_WHAT NEEDS TO BE DONE:_ Line filter on the word "wird": copy each matching line from the entries.
START PROVIDED RECORDS
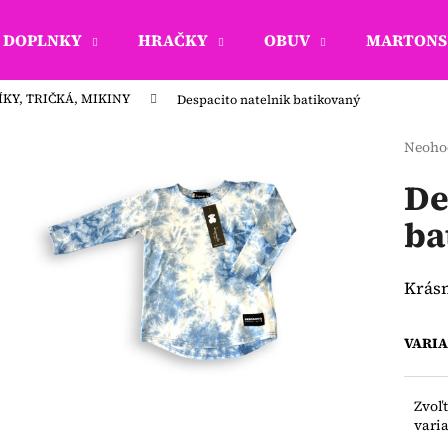
DOPLNKY
HRAČKY
OBUV
MARTONS 
KY, TRIČKÁ, MIKINY
Despacito natelnik batikovaný
Čo potrebujete nájsť?
Priem
Neoho
hodno
produ
De
HĽADAŤ
je
ba
0,0
z
5
Odporúčame
hviezd
Krásn
VARI
Zvoľ
vari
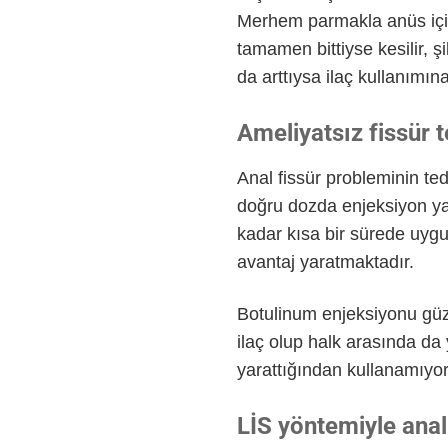
Merhem parmakla anüs içine 
tamamen bittiyse kesilir, 
da arttıysa ilaç kullanımın
Ameliyatsız fissür 
Anal fissür probleminin te
doğru dozda enjeksiyon yap
kadar kısa bir sürede uygul
avantaj yaratmaktadır.
Botulinum enjeksiyonu güzel
ilaç olup halk arasında da 
yarattığından kullanamıyor
LİS yöntemiyle anal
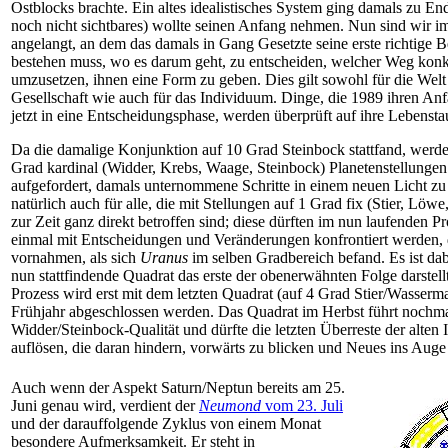
Ostblocks brachte. Ein altes idealistisches System ging damals zu En
noch nicht sichtbares) wollte seinen Anfang nehmen. Nun sind wir 
angelangt, an dem das damals in Gang Gesetzte seine erste richtige
bestehen muss, wo es darum geht, zu entscheiden, welcher Weg konkr
umzusetzen, ihnen eine Form zu geben. Dies gilt sowohl für die Welt 
Gesellschaft wie auch für das Individuum. Dinge, die 1989 ihren 
jetzt in eine Entscheidungsphase, werden überprüft auf ihre Lebenstau
Da die damalige Konjunktion auf 10 Grad Steinbock stattfand, werd
Grad kardinal (Widder, Krebs, Waage, Steinbock) Planetenstellunge
aufgefordert, damals unternommene Schritte in einem neuen Licht zu b
natürlich auch für alle, die mit Stellungen auf 1 Grad fix (Stier, Lö
zur Zeit ganz direkt betroffen sind; diese dürften im nun laufenden 
einmal mit Entscheidungen und Veränderungen konfrontiert werden, d
vornahmen, als sich
Uranus
im selben Gradbereich befand. Es ist dab
nun stattfindende Quadrat das erste der obenerwähnten Folge darstell
Prozess wird erst mit dem letzten Quadrat (auf 4 Grad Stier/Wasse
Frühjahr abgeschlossen werden. Das Quadrat im Herbst führt nochma
Widder/Steinbock-Qualität und dürfte die letzten Überreste der alten
auflösen, die daran hindern, vorwärts zu blicken und Neues ins Auge 
Auch
wenn der Aspekt Saturn/Neptun bereits am 25.
Juni genau wird, verdient der
Neumond
vom 23. Juli
und der darauffolgende Zyklus von einem Monat
besondere Aufmerksamkeit. Er steht in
END PROVIDED RECORDS
_TASK RESULT:_
Prozess wird erst mit dem letzten Quadrat (auf 4 Grad Stier/Wasse
Juni genau wird, verdient der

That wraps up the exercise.